Types of Transgender Hormone Therapy

Hormone therapy for trans men (those who have transitioned or are transitioning to men) and trans women (those who have or currently are transitioning into women) involves taking testosterone or estrogen. These hormone therapies differ for the different groups, and the effects on individuals vary but will generally produce the same results.
  1. Testosterone for Female-to Male (FTM) Trans Men

    • Testosterone is most popularly injected into muscle with a syringe, although other methods of administering testosterone (often referred to as "T" in the trans community) is with pellets under the skin, pills, or gels and creams applied to the skin. Testosterone will need to be administered at regular intervals for a lifetime because the body will not begin to produce it on its own.

    Effects of Testosterone

    • Testosterone will cause the menstrual cycle to stop, increased hair growth throughout the body, a deepening of the voice, an enlarged clitoris, redistribution of body fat from the hips and buttocks to the belly, enlarged musculature, roughening of the skin, increased libido and increased oil in the skin, which can lead to acne.

    Estrogen Therapy for Male to Female (MTF) Trans Women

    • Estrogen can be taken with intramuscular injections, pills or skin gels. There have been some complications with trans women developing blood clots from intramuscular injections and oral pills, so trans women over 40 generally are advised to use the gel form of estrogen, also knows as transdermal application.

      Trans women also frequently take anti-androgens, which will block the male hormones their body naturally produces. Hormone levels for both estrogen and anti-androgens will vary based on the individual and must be monitored by a doctor.
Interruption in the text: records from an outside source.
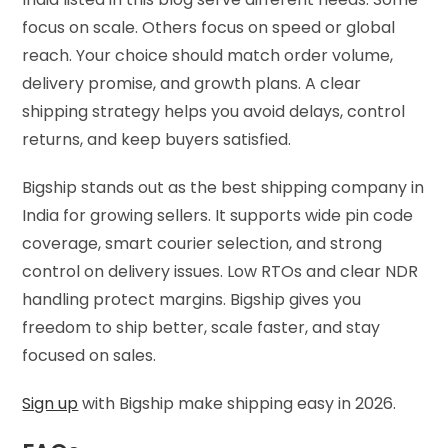
focus on scale. Others focus on speed or global
reach. Your choice should match order volume,
delivery promise, and growth plans. A clear
shipping strategy helps you avoid delays, control
returns, and keep buyers satisfied.
Bigship stands out as the best shipping company in
India for growing sellers. It supports wide pin code
coverage, smart courier selection, and strong
control on delivery issues. Low RTOs and clear NDR
handling protect margins. Bigship gives you
freedom to ship better, scale faster, and stay
focused on sales.
Sign up
with Bigship make shipping easy in 2026.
    Effects of Estrogen and Anti-Androgen Hormone Therapy

    • After taking estrogen and anti-androgens, a trans woman will notice the following effects: softening of the skin, redistribution of body fat and an increased body fat, shrinking of the penis, decrease in muscle mass and loss of ability to produce or sustain an erection. After taking these hormones for a year or more, body hair growth will slow, and breasts may grow slightly. Male-pattern baldness will also slow. Any breast growth that does occur will be permanent even if a trans woman chooses to stop taking estrogen and anti-androgens.

    What Estrogen and Testosterone Will Not Do

    • Testosterone will generally not cause someone to grow taller (although this has been reported slightly in FTM individuals under 25). It will not cause the breasts to disappear and will not create a male penis. Many trans men do choose to undergo "top surgery," which is removal of the breasts followed by chest reconstruction. Much less frequently, trans men will undergo a phalloplasty to surgically create a penis.

      Estrogen will not cause a trans woman's voice to change to higher pitch or cause other permanent physical body structures to change such as height or bone size.